Online expeditions are particularly facilitator intensive, because people don’t keep the same level of focus as they do in person. Even if they are engaged at the beginning, their attention wanes… they end up in Buzzfeed listicle rabbitholes. For longer expeditions, it’s hard to gauge availability and whether people are stuck. The poor stuck people are left hanging as the only person in their group who can help goes to have a bath or pick up their kid from kindergarten.
The most successful expeditions we ran online were short, a couple of hours to a day max. Both online and offline, a short timeline helps to focus people on their desired outcomes.
Unexpected side effects of data expeditions
Both at MozFest and in the online version, people were forced to spend time with people they wouldn’t normally do. I remember one girl coming up to me and saying:
“I’ve never spoken to a coder before!”
Also online, while a lot of the groups entirely disintegrated, some people used the group structure we had set up to stay in touch or ask for help on data or tech issues long beyond the date that the data expedition was scheduled to finish.
Data expeditions were more than just a teaching tool, they brought people together in a way that working alone on a problem or exercise never could.
The final balance
The success of the Data Expeditions and other in-person formats like Data Clinics or targetted workshops meant that School of Data moved away from being a solely online learning mechanism to one which favoured human interaction.
School of Data did still produce materials, and as community members attest, they are a core part of the identity, but the English resources were usually produced “on demand” when an event was coming up which needed them.
The focus on in-person training also changed the nature of what we produced: more lesson plans and materials suited for in-person training.
As the reputation of School of Data grew, the demand for in-person training did too. This is the reason the fellowship was born and that a lot of what School of Data currently does is skillshare. It is much better for people to learn in their own language, taught by people who understand local contexts than for a small group of Europeans to fly around the world pretending to know everything.
- Get yourself some foundational resources so that you can react quickly to common requests for training.
- Instead of developing material for every topic on the planet, tailor existing resources to specific audiences you are going to work with. If you are working with a budgeting group from Nepal, use budget data from Nepal if you can get it. If you can’t get it, at least use something locally relevant.
- Find yourself some trainers with big ears, who listen more than they talk. A teacher’s job is to understand the problems people are having and provide solutions which are appropriate for them — not to deliver pre-packaged solutions.

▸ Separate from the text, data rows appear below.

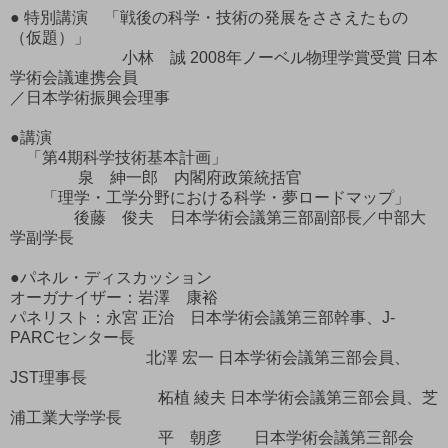
● 特別講演 「戦後の科学・技術の発展をささえたもの
（仮題）」
小林 誠 2008年ノーベル物理学賞受賞 日本
学術会議連携会員
／日本学術振興会理事
●講演
「第4期科学技術基本計画」
泉 紳一郎 内閣府政策統括官
「理学・工学分野における科学・夢ロードマップ」
後藤 俊夫 日本学術会議第三部副部長／中部大
学副学長
●パネル・ディスカッション
オーガナイザー：岩澤 康裕
パネリスト：永宮 正治 日本学術会議第三部幹事、J-
PARCセンター長
北澤 宏一 日本学術会議第三部会員、
JST理事長
柘植 綾夫 日本学術会議第三部会員、芝
浦工業大学学長
平 朝彦 日本学術会議第三部会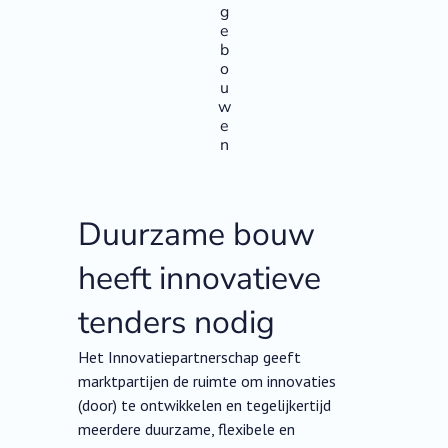
g
e
b
o
u
w
e
n
Duurzame bouw
heeft innovatieve
tenders nodig
Het Innovatiepartnerschap geeft
marktpartijen de ruimte om innovaties
(door) te ontwikkelen en tegelijkertijd
meerdere duurzame, flexibele en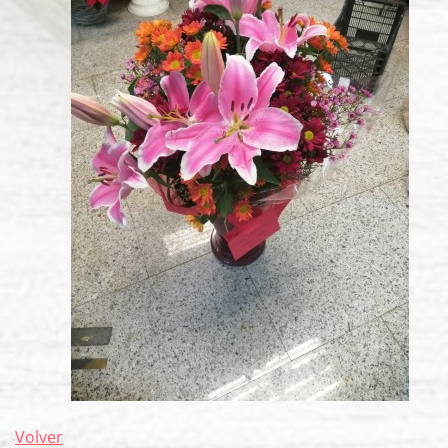
Volver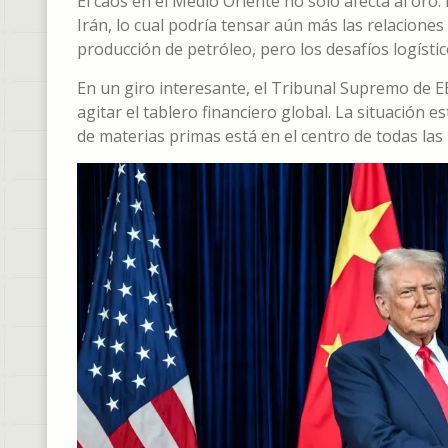
El caos en el Medio Oriente no solo afecta al oro.
Irán, lo cual podría tensar aún más las relacion
producción de petróleo, pero los desafíos logísti
En un giro interesante, el Tribunal Supremo de E
agitar el tablero financiero global. La situación 
de materias primas está en el centro de todas las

Materials are important for sustainability. They can quickly be picked up, translated and shared all across the world. But nothing compares to the reality check that comes from being with the users of those materials in person to make sure you are keeping the project on the right lines.
PostscriptSome of you will have noticed that I promised to write a 5 part series nearly 6 months ago now and have so far produced only 2/5 posts.
The rest of these posts have been sitting on my harddrive, festering and I have been too deliberative to finish them.
On 13th of September 2015, procrastination exterminator and cattle-prod extraordinaire, Michael Bauer, friend and School of Data colleague tragically and unexpectedly passed away.
Michael could not stand procrastination, and never allowed anyone around him to engage in it.
I couldn't think of a more fitting tribute to you than actually finishing this, Michael. I hope you realised how much things moved forward because of you.